Tasmalinda
Selasa, 04 Agustus 2026 | 22:37 WIB
Profil Direktur PO ALS yang jadi tersangka kasus kecelakaan bus tewaskan 19 orang.
Baca 10 detik
  • Polres Muratara menetapkan Direktur PT ALS, Chandra Lubis, dan pemilik truk tangki sebagai tersangka kecelakaan maut.
  • Kecelakaan bus PT ALS dan truk tangki BBM di Kabupaten Muratara tersebut menewaskan 19 orang korban.
  • Penyidik kepolisian belum membeberkan secara rinci mengenai konstruksi perkara maupun pasal yang dikenakan kepada kedua tersangka.
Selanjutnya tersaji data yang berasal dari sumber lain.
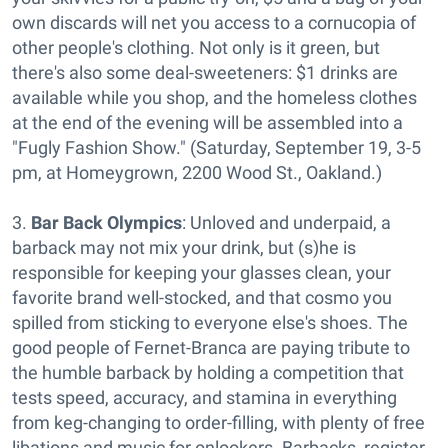
own discards will net you access to a cornucopia of
other people's clothing. Not only is it green, but
there's also some deal-sweeteners: $1 drinks are
available while you shop, and the homeless clothes
at the end of the evening will be assembled into a
"Fugly Fashion Show." (Saturday, September 19, 3-5
pm, at Homeygrown, 2200 Wood St., Oakland.)
3.
Bar Back Olympics
: Unloved and underpaid, a
barback may not mix your drink, but (s)he is
responsible for keeping your glasses clean, your
favorite brand well-stocked, and that cosmo you
spilled from sticking to everyone else's shoes. The
good people of Fernet-Branca are paying tribute to
the humble barback by holding a competition that
tests speed, accuracy, and stamina in everything
from keg-changing to order-filling, with plenty of free
libations and music for onlookers. Barbacks, register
SuaraSumsel.id - Penetapan Direktur PT Antar Lintas Sumatera (ALS) sebagai tersangka dalam kasus kecelakaan bus yang menewaskan 19 orang di Kabupaten Musi Rawas Utara (Muratara), Sumatera Selatan, membuat publik mulai mencari sosok yang memimpin salah satu perusahaan otobus tertua di Indonesia tersebut.

Direktur PT ALS ditetapkan sebagai tersangka setelah penyidik Polres Muratara meningkatkan perkara dari tahap penyelidikan ke penyidikan. Selain direktur perusahaan, polisi juga menetapkan pemilik perusahaan truk tangki BBM sebagai tersangka.

Kasat Lantas Polres Muratara AKP Muhamad Karim mengatakan penyidik telah mengumpulkan alat bukti yang cukup sebelum menetapkan dua tersangka. "Benar perkaranya naik penyidikan dan telah menetapkan dua orang tersangka," kata Karim.

Hingga kini polisi belum membeberkan secara rinci konstruksi perkara maupun pasal yang dikenakan kepada masing-masing tersangka.

Siapa Direktur PT ALS?

Direktur PT Antar Lintas Sumatera merupakan pimpinan perusahaan yang bertanggung jawab atas operasional salah satu perusahaan angkutan antarkota antarprovinsi tertua di Indonesia. PT ALS atau Antar Lintas Sumatera dikenal sebagai operator bus yang melayani perjalanan lintas Sumatera hingga Pulau Jawa. Perusahaan ini memiliki jaringan trayek panjang yang menghubungkan Aceh, Sumatera Utara, Sumatera Barat, Riau, Jambi, Sumatera Selatan, Lampung hingga Jakarta dan sejumlah kota lainnya.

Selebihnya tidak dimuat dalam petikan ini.